By Mayvelin U. Caraballo, Francis Earl Cueto, Javier Joe Ismael
A STEEP rise in oil and food prices triggered by the war in Ukraine could hit Asian economies hard, with the Philippines among the biggest losers, the Japan-based global investment firm Nomura predicted.
“Although ongoing geopolitical tensions between Russia-Ukraine can hurt Asia through multiple channels, such as tighter global financial conditions, elevated uncertainty and the risk of weaker global demand, higher commodity prices are the most important transmission channel,” Nomura said in a report released on Friday.
Brent crude oil prices, which are now over $100 a barrel, reflect the geopolitical risk from the conflict, it said.
Russian forces launched a land, sea and air invasion of Ukraine Thursday.

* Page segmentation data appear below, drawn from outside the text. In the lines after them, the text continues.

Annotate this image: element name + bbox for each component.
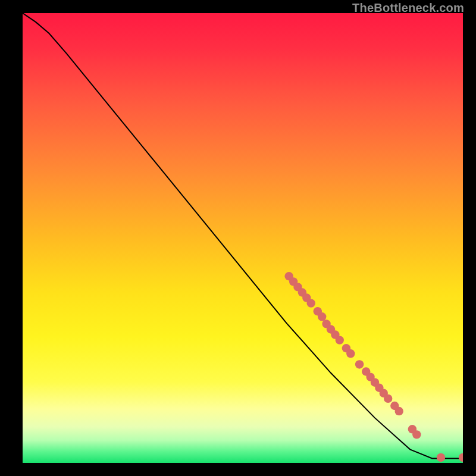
data-point <box>395 407 403 415</box>
plot-area <box>23 13 463 463</box>
data-point <box>412 430 421 439</box>
data-point <box>318 312 326 321</box>
data-point <box>384 394 392 403</box>
watermark-text: TheBottleneck.com <box>352 1 464 15</box>
chart-stage: TheBottleneck.com <box>0 0 476 476</box>
data-point <box>355 360 364 368</box>
data-point <box>336 336 344 344</box>
bottleneck-chart <box>23 13 463 463</box>
data-point <box>437 453 445 462</box>
data-point <box>346 349 355 358</box>
data-point <box>307 299 315 307</box>
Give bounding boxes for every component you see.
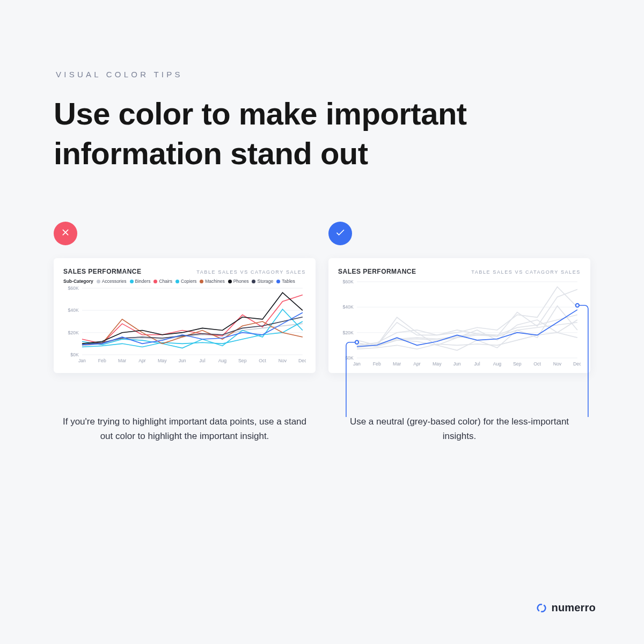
svg-text:Oct: Oct <box>259 358 266 364</box>
svg-text:$60K: $60K <box>342 280 354 285</box>
svg-text:Apr: Apr <box>138 358 146 364</box>
svg-text:Oct: Oct <box>533 362 541 367</box>
svg-text:Dec: Dec <box>298 358 306 364</box>
svg-text:Jun: Jun <box>179 358 186 364</box>
page-title: Use color to make important information … <box>54 94 590 173</box>
cross-badge <box>54 222 77 245</box>
svg-text:May: May <box>433 362 442 367</box>
bad-chart-card: SALES PERFORMANCE TABLE SALES VS CATAGOR… <box>54 258 316 373</box>
svg-text:Aug: Aug <box>218 358 227 364</box>
legend-swatch <box>276 280 280 283</box>
legend-swatch <box>130 280 134 283</box>
eyebrow: VISUAL COLOR TIPS <box>54 70 590 79</box>
legend-item: Accessories <box>97 279 127 284</box>
footer-brand: numerro <box>536 602 596 614</box>
bad-example-column: SALES PERFORMANCE TABLE SALES VS CATAGOR… <box>54 222 316 443</box>
legend-item: Machines <box>200 279 224 284</box>
legend-text: Tables <box>282 279 295 284</box>
check-badge <box>328 222 352 245</box>
svg-text:Jul: Jul <box>199 358 205 364</box>
legend-text: Storage <box>257 279 273 284</box>
svg-text:Aug: Aug <box>493 362 502 367</box>
legend-label: Sub-Category <box>63 279 93 284</box>
svg-text:$60K: $60K <box>68 286 79 291</box>
legend-swatch <box>175 280 179 283</box>
legend-swatch <box>228 280 232 283</box>
legend-text: Machines <box>205 279 224 284</box>
svg-text:Jan: Jan <box>353 362 361 367</box>
svg-text:Sep: Sep <box>238 358 247 364</box>
legend-text: Copiers <box>181 279 196 284</box>
bad-caption: If you're trying to highlight important … <box>54 415 316 443</box>
svg-text:$20K: $20K <box>68 330 79 335</box>
svg-text:May: May <box>158 358 167 364</box>
svg-text:Jan: Jan <box>78 358 86 364</box>
good-chart-title: SALES PERFORMANCE <box>338 268 416 275</box>
legend-item: Copiers <box>175 279 196 284</box>
svg-text:Dec: Dec <box>573 362 581 367</box>
legend-swatch <box>252 280 255 283</box>
legend-swatch <box>153 280 157 283</box>
legend-item: Chairs <box>153 279 172 284</box>
legend-item: Tables <box>276 279 295 284</box>
bad-chart-subtitle: TABLE SALES VS CATAGORY SALES <box>196 269 306 275</box>
bad-chart-legend: Sub-Category AccessoriesBindersChairsCop… <box>63 279 306 284</box>
legend-text: Binders <box>135 279 151 284</box>
legend-swatch <box>97 280 100 283</box>
svg-text:$0K: $0K <box>70 353 79 358</box>
legend-item: Phones <box>228 279 249 284</box>
legend-text: Accessories <box>102 279 127 284</box>
svg-text:$40K: $40K <box>342 305 354 310</box>
svg-text:$20K: $20K <box>342 330 354 335</box>
numerro-logo-icon <box>536 603 547 613</box>
legend-item: Binders <box>130 279 151 284</box>
svg-text:$0K: $0K <box>345 356 354 361</box>
good-line-chart: $0K$20K$40K$60KJanFebMarAprMayJunJulAugS… <box>338 279 581 368</box>
good-example-column: SALES PERFORMANCE TABLE SALES VS CATAGOR… <box>328 222 590 443</box>
svg-text:Jul: Jul <box>474 362 480 367</box>
svg-text:Nov: Nov <box>553 362 562 367</box>
svg-text:Mar: Mar <box>118 358 126 364</box>
comparison-row: SALES PERFORMANCE TABLE SALES VS CATAGOR… <box>54 222 590 443</box>
svg-text:Feb: Feb <box>373 362 381 367</box>
footer-brand-text: numerro <box>551 602 596 614</box>
svg-text:$40K: $40K <box>68 308 79 313</box>
cross-icon <box>60 227 71 240</box>
bad-line-chart: $0K$20K$40K$60KJanFebMarAprMayJunJulAugS… <box>63 285 306 364</box>
svg-text:Sep: Sep <box>513 362 522 367</box>
legend-swatch <box>200 280 203 283</box>
legend-text: Chairs <box>159 279 172 284</box>
svg-text:Jun: Jun <box>453 362 461 367</box>
check-icon <box>335 227 346 240</box>
svg-text:Apr: Apr <box>413 362 421 367</box>
good-caption: Use a neutral (grey-based color) for the… <box>328 415 590 443</box>
good-chart-subtitle: TABLE SALES VS CATAGORY SALES <box>471 269 581 275</box>
svg-text:Nov: Nov <box>279 358 287 364</box>
svg-text:Mar: Mar <box>393 362 401 367</box>
bad-chart-title: SALES PERFORMANCE <box>63 268 142 275</box>
svg-text:Feb: Feb <box>98 358 106 364</box>
good-chart-card: SALES PERFORMANCE TABLE SALES VS CATAGOR… <box>328 258 590 373</box>
legend-item: Storage <box>252 279 273 284</box>
legend-text: Phones <box>233 279 249 284</box>
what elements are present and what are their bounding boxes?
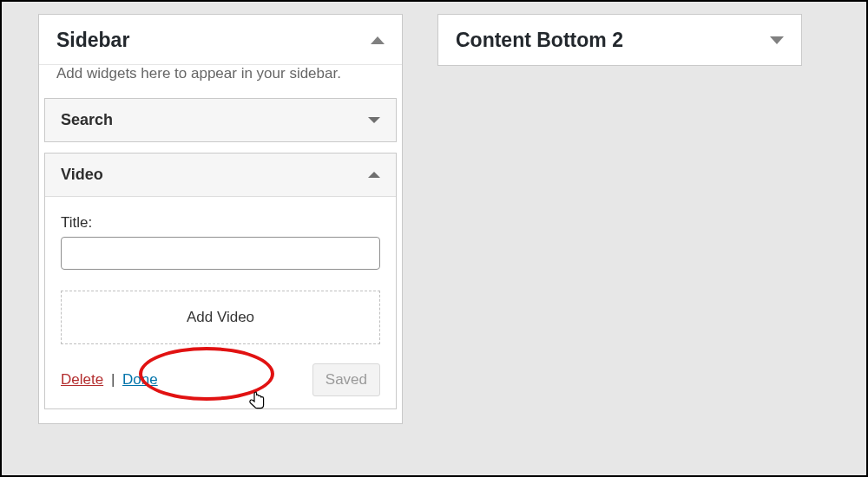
widget-video-body: Title: Add Video Delete | Done: [45, 196, 396, 408]
add-video-button[interactable]: Add Video: [181, 308, 260, 327]
widget-area-columns: Sidebar Add widgets here to appear in yo…: [2, 2, 866, 448]
widget-video-left-actions: Delete | Done: [61, 371, 158, 389]
widget-video: Video Title: Add Video Delete: [44, 153, 397, 409]
content-bottom-2-title: Content Bottom 2: [456, 29, 623, 52]
delete-link[interactable]: Delete: [61, 371, 103, 388]
sidebar-widget-list: Search Video Title:: [39, 98, 402, 423]
widget-video-title: Video: [61, 166, 103, 184]
done-link[interactable]: Done: [122, 371, 158, 388]
action-separator: |: [108, 371, 118, 388]
content-bottom-2-header[interactable]: Content Bottom 2: [438, 15, 801, 65]
admin-widgets-screen: Sidebar Add widgets here to appear in yo…: [0, 0, 868, 477]
add-video-zone: Add Video: [61, 291, 380, 344]
saved-button: Saved: [312, 363, 380, 396]
sidebar-widget-area-column: Sidebar Add widgets here to appear in yo…: [38, 14, 403, 436]
video-title-label: Title:: [61, 214, 380, 232]
widget-search: Search: [44, 98, 397, 142]
sidebar-widget-area-panel: Sidebar Add widgets here to appear in yo…: [38, 14, 403, 424]
widget-search-header[interactable]: Search: [45, 99, 396, 141]
video-title-input[interactable]: [61, 237, 380, 270]
widget-video-actions: Delete | Done Saved: [61, 363, 380, 396]
content-bottom-2-panel: Content Bottom 2: [437, 14, 802, 66]
caret-up-icon: [371, 36, 385, 44]
sidebar-area-header[interactable]: Sidebar: [39, 15, 402, 65]
content-bottom-2-column: Content Bottom 2: [437, 14, 802, 436]
caret-down-icon: [770, 36, 784, 44]
widget-search-title: Search: [61, 111, 113, 129]
sidebar-area-title: Sidebar: [56, 29, 129, 52]
sidebar-area-description: Add widgets here to appear in your sideb…: [39, 65, 402, 98]
widget-video-header[interactable]: Video: [45, 154, 396, 196]
caret-down-icon: [368, 117, 380, 123]
caret-up-icon: [368, 172, 380, 178]
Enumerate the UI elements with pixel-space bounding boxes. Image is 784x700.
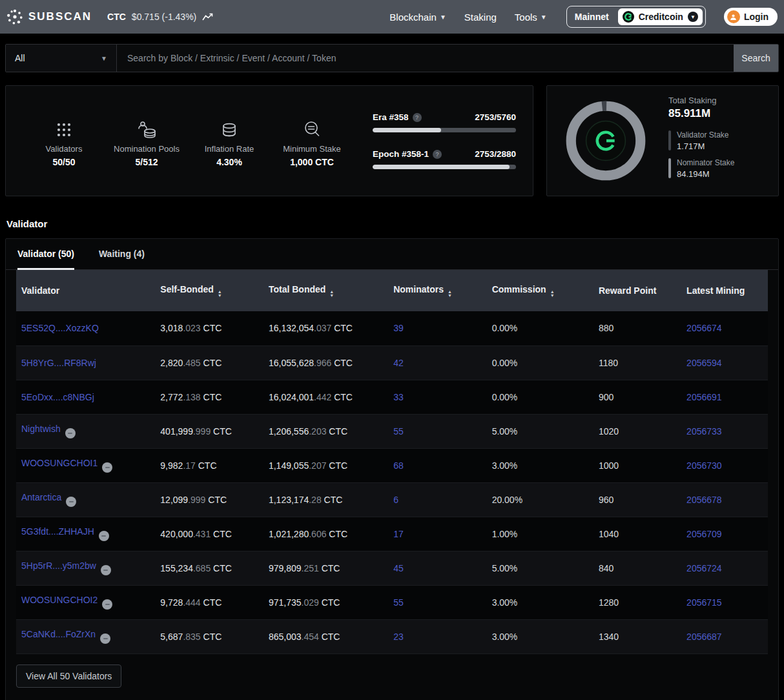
total-bonded-cell: 865,003.454 CTC [263,619,388,654]
col-validator: Validator [16,270,155,311]
view-all-validators-button[interactable]: View All 50 Validators [16,664,121,688]
tab-validator[interactable]: Validator (50) [17,239,74,270]
commission-cell: 3.00% [487,619,593,654]
page-title: Validator [6,218,784,229]
validator-link[interactable]: WOOSUNGCHOI2 [21,595,98,605]
reward-point-cell: 840 [593,551,681,585]
stat-nomination-pools: Nomination Pools 5/512 [105,115,188,167]
identity-badge-icon [99,531,109,541]
nominators-count-link[interactable]: 17 [393,529,404,539]
validator-link[interactable]: 5Hp5rR....y5m2bw [21,561,96,571]
sort-icon[interactable]: ▲▼ [329,290,334,298]
total-bonded-cell: 16,132,054.037 CTC [263,311,388,345]
reward-point-cell: 1020 [593,414,681,448]
stat-validators: Validators 50/50 [23,115,105,167]
validator-table: Validator Self-Bonded▲▼ Total Bonded▲▼ N… [16,270,768,654]
legend-validator-stake: Validator Stake 1.717M [668,130,734,151]
nominators-count-link[interactable]: 23 [393,632,404,642]
validator-table-card: Validator (50) Waiting (4) Validator Sel… [5,238,779,700]
login-label: Login [744,12,769,22]
legend-nominator-stake: Nominator Stake 84.194M [668,158,734,179]
tab-waiting[interactable]: Waiting (4) [99,239,145,270]
nominators-count-link[interactable]: 39 [393,323,404,333]
validator-link[interactable]: Nightwish [21,424,61,434]
validator-tabs: Validator (50) Waiting (4) [6,239,778,270]
col-reward-point: Reward Point [593,270,681,311]
latest-mining-block-link[interactable]: 2056724 [686,563,722,573]
nav-item-tools[interactable]: Tools ▼ [515,12,547,23]
validator-link[interactable]: 5CaNKd....FoZrXn [21,629,96,639]
self-bonded-cell: 3,018.023 CTC [155,311,263,345]
latest-mining-block-link[interactable]: 2056715 [686,597,722,608]
nominators-count-link[interactable]: 55 [393,426,404,437]
nominators-count-link[interactable]: 33 [393,392,404,402]
nominators-count-link[interactable]: 55 [393,597,404,608]
nominators-cell: 68 [388,448,486,482]
validator-link[interactable]: 5ES52Q....XozzKQ [21,323,99,333]
validator-stake-label: Validator Stake [677,130,729,139]
reward-point-cell: 900 [593,380,681,414]
self-bonded-cell: 9,982.17 CTC [155,448,263,482]
nominators-cell: 55 [388,585,486,619]
nav-label-tools: Tools [515,12,537,23]
nominators-count-link[interactable]: 42 [393,358,404,368]
latest-mining-block-link[interactable]: 2056674 [686,323,722,333]
era-epoch-progress: Era #358 ? 2753/5760 Epoch #358-1 ? 2753… [353,112,516,169]
era-value: 2753/5760 [475,112,516,122]
help-icon[interactable]: ? [433,150,442,159]
validator-link[interactable]: WOOSUNGCHOI1 [21,458,98,468]
validator-cell: WOOSUNGCHOI2 [16,585,155,619]
stat-label: Inflation Rate [205,144,254,154]
validator-cell: WOOSUNGCHOI1 [16,448,155,482]
nominators-cell: 6 [388,482,486,517]
chain-dropdown-icon[interactable]: ▼ [688,12,698,22]
validator-link[interactable]: 5G3fdt....ZHHAJH [21,526,94,537]
help-icon[interactable]: ? [413,113,422,122]
table-row: WOOSUNGCHOI19,982.17 CTC1,149,055.207 CT… [16,448,768,482]
nav-item-staking[interactable]: Staking [464,12,497,23]
table-row: 5H8YrG....RF8Rwj2,820.485 CTC16,055,628.… [16,345,768,380]
table-row: 5G3fdt....ZHHAJH420,000.431 CTC1,021,280… [16,517,768,551]
price-chart-icon[interactable] [202,13,213,21]
self-bonded-cell: 401,999.999 CTC [155,414,263,448]
login-button[interactable]: Login [724,8,778,26]
latest-mining-block-link[interactable]: 2056687 [686,632,722,642]
latest-mining-block-link[interactable]: 2056678 [686,495,722,505]
latest-mining-block-link[interactable]: 2056691 [686,392,722,402]
validator-cell: 5CaNKd....FoZrXn [16,619,155,654]
subscan-logo[interactable]: SUBSCAN [6,8,92,25]
validator-cell: 5Hp5rR....y5m2bw [16,551,155,585]
self-bonded-cell: 420,000.431 CTC [155,517,263,551]
mainnet-button[interactable]: Mainnet [568,9,615,25]
validator-link[interactable]: Antarctica [21,492,61,502]
nominators-count-link[interactable]: 6 [393,495,398,505]
nav-label-blockchain: Blockchain [389,12,437,23]
latest-mining-block-link[interactable]: 2056733 [686,426,722,437]
latest-mining-block-link[interactable]: 2056730 [686,460,722,471]
token-price-widget: CTC $0.715 (-1.43%) [107,12,213,22]
commission-cell: 0.00% [487,380,593,414]
self-bonded-cell: 2,772.138 CTC [155,380,263,414]
main-nav: Blockchain ▼ Staking Tools ▼ [389,12,546,23]
sort-icon[interactable]: ▲▼ [448,290,452,298]
sort-icon[interactable]: ▲▼ [218,290,222,298]
nominators-cell: 42 [388,345,486,380]
validator-link[interactable]: 5EoDxx....c8NBGj [21,392,94,402]
table-row: 5Hp5rR....y5m2bw155,234.685 CTC979,809.2… [16,551,768,585]
latest-mining-block-link[interactable]: 2056594 [686,358,722,368]
latest-mining-block-link[interactable]: 2056709 [686,529,722,539]
search-input[interactable] [117,45,734,72]
network-selector-group: Mainnet Creditcoin ▼ [566,6,706,28]
chain-select[interactable]: Creditcoin ▼ [618,8,703,25]
nominators-count-link[interactable]: 68 [393,460,404,471]
search-filter-select[interactable]: All ▼ [6,45,117,72]
validator-link[interactable]: 5H8YrG....RF8Rwj [21,358,96,368]
sort-icon[interactable]: ▲▼ [550,290,555,298]
subscan-dots-icon [6,8,23,25]
search-button[interactable]: Search [734,45,778,72]
nominators-count-link[interactable]: 45 [393,563,404,573]
total-bonded-cell: 16,024,001.442 CTC [263,380,388,414]
token-symbol: CTC [107,12,126,22]
total-bonded-cell: 979,809.251 CTC [263,551,388,585]
nav-item-blockchain[interactable]: Blockchain ▼ [389,12,446,23]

Nomura said food prices have already gone up, partly because Russia is one of the world’s biggest producers of wheat and corn, but also because of the impact of higher oil prices on transportation, fertilizer and feedstock costs, and biofuel substitution.
The fallout from the war will be deeply felt in Asia, where most nations import oil, and food and energy account for roughly half of emerging market consumption expenditure, it said.
“In Asia, India, Thailand and the Philippines are the biggest losers, while Indonesia would be relative beneficiary from higher commodity prices,” Nomura said.
It sees rising inflation hurting Thailand, where food and energy accounts for 52.7 percent of the consumer price index or CPI, India (45.9 percent) and the Philippines (43.4 percent).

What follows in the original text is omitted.